I membri del Consiglio di amministrazione della nuova ‘fondazione Burlo’ risultavano essere, al momento della sua creazione: «Enrico Samer, presidente e amministratore delegato della Samer & Co Shipping, Stefano Pace, Sovrintendente del Teatro Verdi di Trieste, Anna Mareschi Danieli Presidente di Confindustria Udine e Dirigente del Gruppo Danieli Spa, Chiara Mio, Professore ordinario del Dipartimento di Management dell’università Ca’ Foscari di Venezia e Presidente della Banca Popolare Friuladria, Serena Zacchigna, docente al Dipartimento di Scienze Mediche, Chirurgiche e della Salute dell’Università di Trieste, Ada Murkovic, già direttore amministrativo del Burlo, Gabriella Clarich, già responsabile della Struttura complessa di odontostomatologia del Burlo, e, in rappresentanza delle mamme e dei genitori, Tatjana Familio, responsabile dell’Ufficio stampa di PromoTurismo FVG». (https://www.burlo.trieste.it/nasce-fondazione-burlo-garofolo).

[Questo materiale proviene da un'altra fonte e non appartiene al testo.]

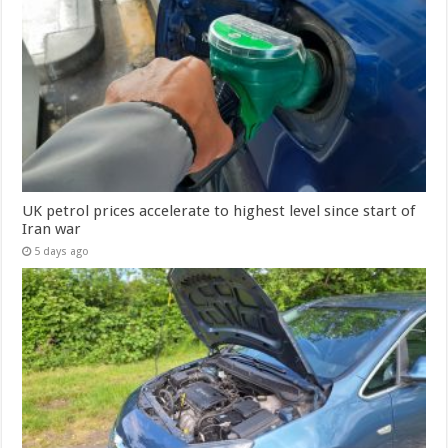
UK petrol prices accelerate to highest level since start of
Iran war
5 days ago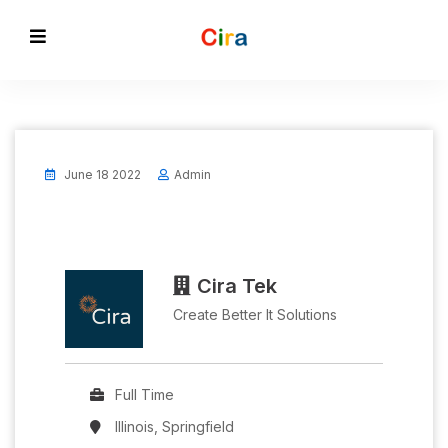
June 18 2022
Admin
Cira Tek
Create Better It Solutions
Full Time
Illinois, Springfield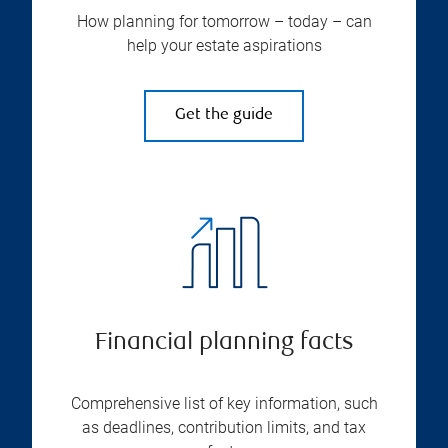
How planning for tomorrow – today – can
help your estate aspirations
Get the guide
Financial planning facts
Comprehensive list of key information, such
as deadlines, contribution limits, and tax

Nuova fondazione e nuovo denaro da privati. (Da: https://ilpiccolo.gelocal.it/trieste/cronaca/2018/02/23/news/ospedale-burlo-garofolo-nasce-la-nuova-fondazione-1.16514343).
Non da ultimo, «nella Fondazione hanno un ruolo decisivo la Regione FVG, il Comune di Trieste e l’Università di Trieste che hanno individuato i propri rappresentanti in seno al Cda, Mio per la Regione, Clarich per il Comune e Zacchigna per l’Università». (Ivi).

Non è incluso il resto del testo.